Check the FileMaker documentation for more information on creating relationships.
So I have a form I have Vendors fill out when they want to ship to us. It's an excel form that I then import into Access so I can run reports. Sometimes when they send the form back it's in a format in which I have to manually enter the data into our database.
The form looks like this:
The middle section is just for example purposes so it's a rectangle with text in it.
So everything seemed simple enough until I got to the middle section. See in my excel form I have a section for multiple PO's and units. So essentially each shipment can have one to many PO's and Units. Currently I can approach this task with the redundant method of reentering information per PO on the form. But I want to make this simple.
So the task at hand is that I want to have a form field for PO's and Units where I can input multiple lines of information so that when I hit a submit button. It appears in the database on separate lines with the same vendor information.
So if I filled out my form had this in the middle section:
PO | Units
111111 22
222222 33
333333 44
When I hit submit I want it to attach the rest of the forms information to each PO on separate lines so it'd be like:
Vendor | City | State | PO | Units
Nike Memphis TN 111111 22
Nike Memphis TN 222222 33
Nike Memphis TN 333333 44
So how would I go about accomplishing this task?
From your description of the problem and your example of how the data appears to ultimately be stored in Access it looks to me like you are using Access as a spreadsheet and not as a database. This is ok, but you might want to consider normalizing the data to take advantage of the power of databases in general.
For example:
Create a Vendors table whose sole purpose is to keep details about each Vendor you work with.
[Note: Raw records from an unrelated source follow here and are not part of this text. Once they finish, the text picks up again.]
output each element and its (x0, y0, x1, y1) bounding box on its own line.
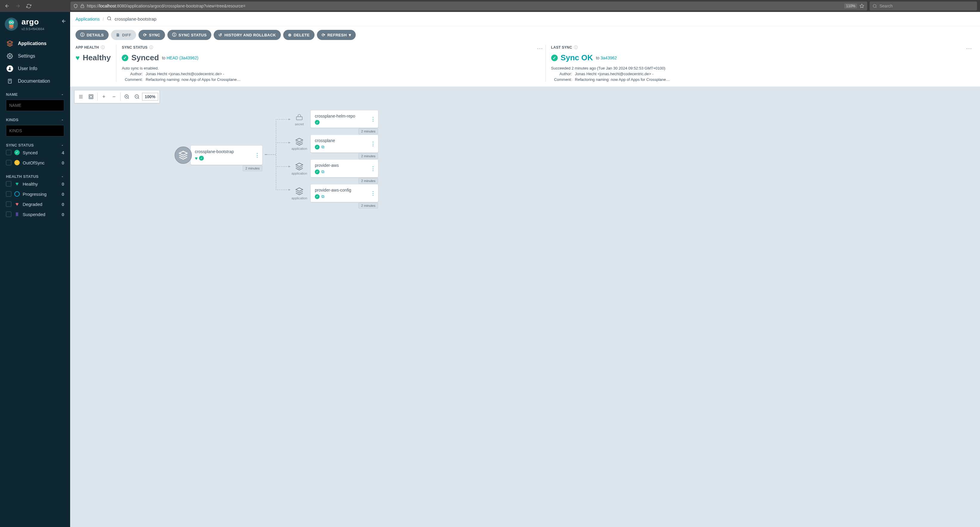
chevron-up-icon[interactable] (60, 118, 64, 122)
auto-sync-text: Auto sync is enabled. (122, 66, 540, 70)
svg-rect-18 (90, 96, 92, 98)
node-menu[interactable]: ⋮ (370, 116, 376, 123)
filter-sync-section: SYNC STATUS ✓ Synced 4 ↑ OutOfSync 0 (0, 138, 70, 169)
tree-canvas[interactable]: + − 100% (70, 86, 980, 527)
node-menu[interactable]: ⋮ (370, 140, 376, 147)
zoom-badge[interactable]: 110% (844, 3, 857, 9)
nav-settings[interactable]: Settings (0, 50, 70, 62)
last-sync-revision[interactable]: 3a43962 (601, 56, 617, 60)
heart-icon: ♥ (195, 156, 198, 161)
checkbox[interactable] (6, 181, 11, 186)
filter-row-outofsync[interactable]: ↑ OutOfSync 0 (6, 158, 64, 168)
checkbox[interactable] (6, 212, 11, 217)
filter-row-suspended[interactable]: ⏸ Suspended 0 (6, 209, 64, 219)
argo-logo (5, 18, 18, 31)
node-menu[interactable]: ⋮ (370, 165, 376, 172)
more-menu[interactable]: ⋯ (537, 45, 543, 52)
zoom-out-button[interactable] (132, 92, 142, 102)
check-icon: ✓ (315, 120, 320, 125)
external-link-icon[interactable]: ⧉ (321, 169, 325, 174)
filter-row-progressing[interactable]: Progressing 0 (6, 189, 64, 199)
zoom-level[interactable]: 100% (142, 93, 158, 100)
node-menu[interactable]: ⋮ (255, 152, 260, 158)
summary-sync-status: ⋯ SYNC STATUSⓘ ✓ Synced to HEAD (3a43962… (116, 45, 545, 82)
filter-name-input[interactable] (6, 100, 64, 111)
age-badge: 2 minutes (358, 128, 378, 134)
search-icon[interactable] (107, 16, 111, 22)
chevron-up-icon[interactable] (60, 175, 64, 178)
child-node-application[interactable]: application provider-aws ✓⧉ ⋮ 2 minutes (291, 160, 378, 177)
svg-rect-0 (81, 6, 84, 8)
filter-row-degraded[interactable]: ♥ Degraded 0 (6, 199, 64, 209)
diff-button[interactable]: 🗎DIFF (111, 30, 136, 40)
child-name: crossplane (315, 138, 335, 143)
root-card[interactable]: crossplane-bootstrap ♥ ✓ ⋮ 2 minutes (191, 146, 262, 165)
external-link-icon[interactable]: ⧉ (321, 194, 325, 199)
history-button[interactable]: ↺HISTORY AND ROLLBACK (214, 30, 280, 40)
nav-user-info[interactable]: User Info (0, 62, 70, 75)
age-badge: 2 minutes (358, 203, 378, 209)
root-node[interactable]: crossplane-bootstrap ♥ ✓ ⋮ 2 minutes (175, 146, 262, 165)
child-node-application[interactable]: application provider-aws-config ✓⧉ ⋮ 2 m… (291, 185, 378, 202)
forward-button[interactable] (14, 2, 22, 10)
sync-button[interactable]: ⟳SYNC (138, 30, 165, 40)
nav-user-info-label: User Info (18, 66, 37, 71)
search-box[interactable]: Search (870, 2, 977, 10)
filter-sync-label: SYNC STATUS (6, 143, 34, 147)
node-menu[interactable]: ⋮ (370, 190, 376, 197)
svg-point-13 (107, 17, 111, 20)
delete-button[interactable]: ⊗DELETE (283, 30, 315, 40)
children: secret crossplane-helm-repo ✓ ⋮ 2 minute… (291, 110, 378, 202)
checkbox[interactable] (6, 150, 11, 155)
reload-button[interactable] (24, 2, 33, 10)
refresh-button[interactable]: ⟳REFRESH▾ (317, 30, 356, 40)
checkbox[interactable] (6, 191, 11, 197)
svg-marker-22 (289, 142, 290, 143)
filter-row-healthy[interactable]: ♥ Healthy 0 (6, 179, 64, 189)
view-tree-button[interactable] (86, 92, 96, 102)
breadcrumb-applications[interactable]: Applications (75, 16, 100, 21)
info-icon[interactable]: ⓘ (574, 45, 578, 50)
svg-point-8 (9, 56, 11, 57)
age-badge: 2 minutes (358, 178, 378, 184)
search-placeholder: Search (880, 3, 892, 8)
sync-status-button[interactable]: ⓘSYNC STATUS (167, 30, 212, 40)
expand-button[interactable]: + (99, 92, 109, 102)
external-link-icon[interactable]: ⧉ (321, 145, 325, 150)
last-sync-time: Succeeded 2 minutes ago (Tue Jan 30 2024… (551, 66, 969, 70)
info-icon[interactable]: ⓘ (101, 45, 105, 50)
nav-applications[interactable]: Applications (0, 37, 70, 50)
check-icon: ✓ (315, 194, 320, 199)
filter-kinds-input[interactable] (6, 125, 64, 136)
info-icon[interactable]: ⓘ (149, 45, 153, 50)
collapse-sidebar-button[interactable] (61, 19, 67, 25)
details-button[interactable]: ⓘDETAILS (75, 30, 109, 40)
child-node-application[interactable]: application crossplane ✓⧉ ⋮ 2 minutes (291, 135, 378, 153)
back-button[interactable] (3, 2, 11, 10)
zoom-in-button[interactable] (122, 92, 132, 102)
outofsync-icon: ↑ (14, 160, 20, 165)
chevron-up-icon[interactable] (60, 143, 64, 147)
url-bar[interactable]: https://localhost:8080/applications/argo… (70, 2, 867, 10)
brand-name: argo (21, 17, 44, 27)
nav-documentation[interactable]: Documentation (0, 75, 70, 88)
breadcrumb-sep: / (103, 16, 104, 21)
checkbox[interactable] (6, 201, 11, 207)
more-menu[interactable]: ⋯ (966, 45, 972, 52)
checkbox[interactable] (6, 160, 11, 165)
collapse-toggle[interactable]: − (264, 153, 268, 156)
filter-row-synced[interactable]: ✓ Synced 4 (6, 147, 64, 158)
view-list-button[interactable] (76, 92, 86, 102)
bookmark-icon[interactable] (859, 3, 864, 8)
nav-applications-label: Applications (18, 41, 46, 46)
last-sync-value: Sync OK (561, 53, 593, 62)
collapse-button[interactable]: − (109, 92, 119, 102)
application-icon (294, 187, 304, 196)
chevron-up-icon[interactable] (60, 93, 64, 96)
book-icon (6, 78, 13, 84)
browser-chrome: https://localhost:8080/applications/argo… (0, 0, 980, 12)
child-node-secret[interactable]: secret crossplane-helm-repo ✓ ⋮ 2 minute… (291, 110, 378, 128)
kind-label: application (291, 196, 307, 200)
sync-revision[interactable]: HEAD (3a43962) (167, 56, 199, 60)
toolbar: ⓘDETAILS 🗎DIFF ⟳SYNC ⓘSYNC STATUS ↺HISTO… (70, 26, 980, 44)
A very basic implementation would have an ID field to uniquely identify each vendor and a Name field for the vendor name.
If Vendors will only ever have a single location you could also store City, State, ZipCode and Email in this same Vendor table, but I suspect having a separate VendorLocation or VendorAddress table would be a better fit long term.
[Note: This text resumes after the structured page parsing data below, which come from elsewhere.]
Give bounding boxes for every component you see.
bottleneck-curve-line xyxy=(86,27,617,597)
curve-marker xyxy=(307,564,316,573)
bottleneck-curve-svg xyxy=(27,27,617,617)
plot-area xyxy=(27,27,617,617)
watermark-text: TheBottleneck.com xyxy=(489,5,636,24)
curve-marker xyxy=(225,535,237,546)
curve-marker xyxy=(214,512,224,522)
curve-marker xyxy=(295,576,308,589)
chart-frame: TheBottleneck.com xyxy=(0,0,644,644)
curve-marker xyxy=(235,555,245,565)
Create a VendorShipment table that tracks the higher level information on your mockup, such as:
ShipmentID (primary key of this table)
VendorID (foreign key back to Vendor table)
Ready Date
Carrier
Estimated Cost
FreightClass
Tracking #
Estimated Transit Time
Finally, create a VendorShipmentDetail table that tracks the information of each shipment, including:
ShipmentDetailID (primary key of this table)
ShipmentID (foreign key back to VendorShipment table)
PO
Units
Any other details that you want to or need to track
Organizing and storing the data in a normalized fashion would ultimately help simplify your data entry \ data management process and potentially make for a better user experience.
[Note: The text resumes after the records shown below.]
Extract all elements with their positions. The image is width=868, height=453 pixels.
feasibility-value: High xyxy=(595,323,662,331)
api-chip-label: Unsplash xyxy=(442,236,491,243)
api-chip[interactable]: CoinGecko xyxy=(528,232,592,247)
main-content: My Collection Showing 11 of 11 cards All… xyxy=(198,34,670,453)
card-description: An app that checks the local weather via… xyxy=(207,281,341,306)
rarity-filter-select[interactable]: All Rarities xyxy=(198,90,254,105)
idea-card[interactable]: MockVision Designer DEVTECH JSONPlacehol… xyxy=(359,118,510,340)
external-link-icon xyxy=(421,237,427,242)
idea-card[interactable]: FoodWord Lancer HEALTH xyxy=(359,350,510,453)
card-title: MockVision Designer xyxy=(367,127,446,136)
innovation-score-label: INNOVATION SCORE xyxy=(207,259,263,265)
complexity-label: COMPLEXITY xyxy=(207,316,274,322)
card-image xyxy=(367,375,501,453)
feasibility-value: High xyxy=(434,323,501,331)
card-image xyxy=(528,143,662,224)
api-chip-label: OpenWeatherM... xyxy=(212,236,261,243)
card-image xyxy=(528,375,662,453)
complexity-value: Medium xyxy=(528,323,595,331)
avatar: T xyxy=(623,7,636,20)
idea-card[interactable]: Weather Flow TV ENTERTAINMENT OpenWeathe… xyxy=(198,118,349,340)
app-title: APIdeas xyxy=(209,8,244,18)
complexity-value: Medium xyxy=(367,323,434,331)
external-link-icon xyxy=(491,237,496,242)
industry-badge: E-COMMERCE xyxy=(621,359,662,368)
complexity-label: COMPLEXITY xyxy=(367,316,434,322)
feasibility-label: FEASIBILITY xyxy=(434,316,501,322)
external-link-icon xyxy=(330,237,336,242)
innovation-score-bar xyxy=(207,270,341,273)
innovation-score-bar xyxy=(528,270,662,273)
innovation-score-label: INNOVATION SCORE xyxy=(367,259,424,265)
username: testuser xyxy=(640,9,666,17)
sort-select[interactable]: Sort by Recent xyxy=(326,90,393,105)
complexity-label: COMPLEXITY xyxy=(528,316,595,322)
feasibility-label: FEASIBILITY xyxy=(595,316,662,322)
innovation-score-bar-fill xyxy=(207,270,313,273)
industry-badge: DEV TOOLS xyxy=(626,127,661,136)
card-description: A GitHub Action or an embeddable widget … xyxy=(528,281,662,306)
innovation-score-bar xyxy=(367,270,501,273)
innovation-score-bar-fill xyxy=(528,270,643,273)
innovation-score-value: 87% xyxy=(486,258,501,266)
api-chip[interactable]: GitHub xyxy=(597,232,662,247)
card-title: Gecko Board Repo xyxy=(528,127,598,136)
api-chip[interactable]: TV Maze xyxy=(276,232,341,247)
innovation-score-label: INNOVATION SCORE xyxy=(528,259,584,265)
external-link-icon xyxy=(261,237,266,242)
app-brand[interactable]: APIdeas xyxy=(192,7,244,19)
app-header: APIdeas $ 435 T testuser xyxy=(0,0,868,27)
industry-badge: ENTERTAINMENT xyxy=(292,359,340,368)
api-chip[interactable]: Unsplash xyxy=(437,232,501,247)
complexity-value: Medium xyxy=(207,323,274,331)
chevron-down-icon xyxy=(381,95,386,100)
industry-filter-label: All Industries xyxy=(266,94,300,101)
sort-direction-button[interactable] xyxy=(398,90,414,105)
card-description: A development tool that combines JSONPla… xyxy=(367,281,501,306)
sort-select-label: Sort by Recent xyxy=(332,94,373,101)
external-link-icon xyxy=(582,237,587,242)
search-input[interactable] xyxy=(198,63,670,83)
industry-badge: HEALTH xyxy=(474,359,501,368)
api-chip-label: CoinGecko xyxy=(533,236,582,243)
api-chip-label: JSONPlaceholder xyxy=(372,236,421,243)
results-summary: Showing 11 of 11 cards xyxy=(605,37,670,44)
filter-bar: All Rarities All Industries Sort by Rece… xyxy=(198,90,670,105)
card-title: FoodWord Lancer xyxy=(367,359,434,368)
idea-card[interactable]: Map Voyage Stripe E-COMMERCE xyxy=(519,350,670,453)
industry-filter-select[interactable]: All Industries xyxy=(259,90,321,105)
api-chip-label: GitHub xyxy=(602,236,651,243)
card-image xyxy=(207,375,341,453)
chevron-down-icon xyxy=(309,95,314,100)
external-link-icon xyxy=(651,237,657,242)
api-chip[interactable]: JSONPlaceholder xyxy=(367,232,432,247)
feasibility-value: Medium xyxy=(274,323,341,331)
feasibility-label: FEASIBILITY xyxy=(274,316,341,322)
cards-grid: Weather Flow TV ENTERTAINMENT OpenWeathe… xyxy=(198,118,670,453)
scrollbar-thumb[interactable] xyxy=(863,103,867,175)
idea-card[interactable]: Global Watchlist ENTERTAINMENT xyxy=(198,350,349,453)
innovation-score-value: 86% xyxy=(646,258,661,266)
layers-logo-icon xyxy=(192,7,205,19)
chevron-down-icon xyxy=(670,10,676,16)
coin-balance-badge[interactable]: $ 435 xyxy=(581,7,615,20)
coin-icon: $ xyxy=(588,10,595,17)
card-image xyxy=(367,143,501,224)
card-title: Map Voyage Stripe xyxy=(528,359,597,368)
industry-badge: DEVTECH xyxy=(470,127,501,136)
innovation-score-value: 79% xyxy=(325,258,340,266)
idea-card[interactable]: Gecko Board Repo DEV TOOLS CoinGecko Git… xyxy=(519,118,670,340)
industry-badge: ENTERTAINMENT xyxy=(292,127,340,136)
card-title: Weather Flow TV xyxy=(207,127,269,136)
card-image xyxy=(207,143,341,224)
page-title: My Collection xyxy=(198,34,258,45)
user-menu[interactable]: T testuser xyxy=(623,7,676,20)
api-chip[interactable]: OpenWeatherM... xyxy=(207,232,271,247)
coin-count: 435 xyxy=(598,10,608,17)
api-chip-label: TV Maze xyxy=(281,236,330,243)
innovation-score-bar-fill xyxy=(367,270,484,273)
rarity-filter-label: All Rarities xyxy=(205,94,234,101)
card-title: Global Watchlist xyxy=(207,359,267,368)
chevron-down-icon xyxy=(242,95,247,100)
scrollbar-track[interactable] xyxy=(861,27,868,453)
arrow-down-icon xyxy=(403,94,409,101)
For example, rather than having to enter the Vendor Name, Address information, etc. each time you could instead use a combo box control that is tied to the Vendor table. If the Vendor exists in the table you select it from the list and you already have the Address information, no need to re-enter it each time. If the Vendor did not already exist you enter it once (probably on a Vendor screen where you maintain the details for each Vendor) and draw upon the information in the future.
You would then use queries to tie the information back together for reporting purposes (de-normalize the information).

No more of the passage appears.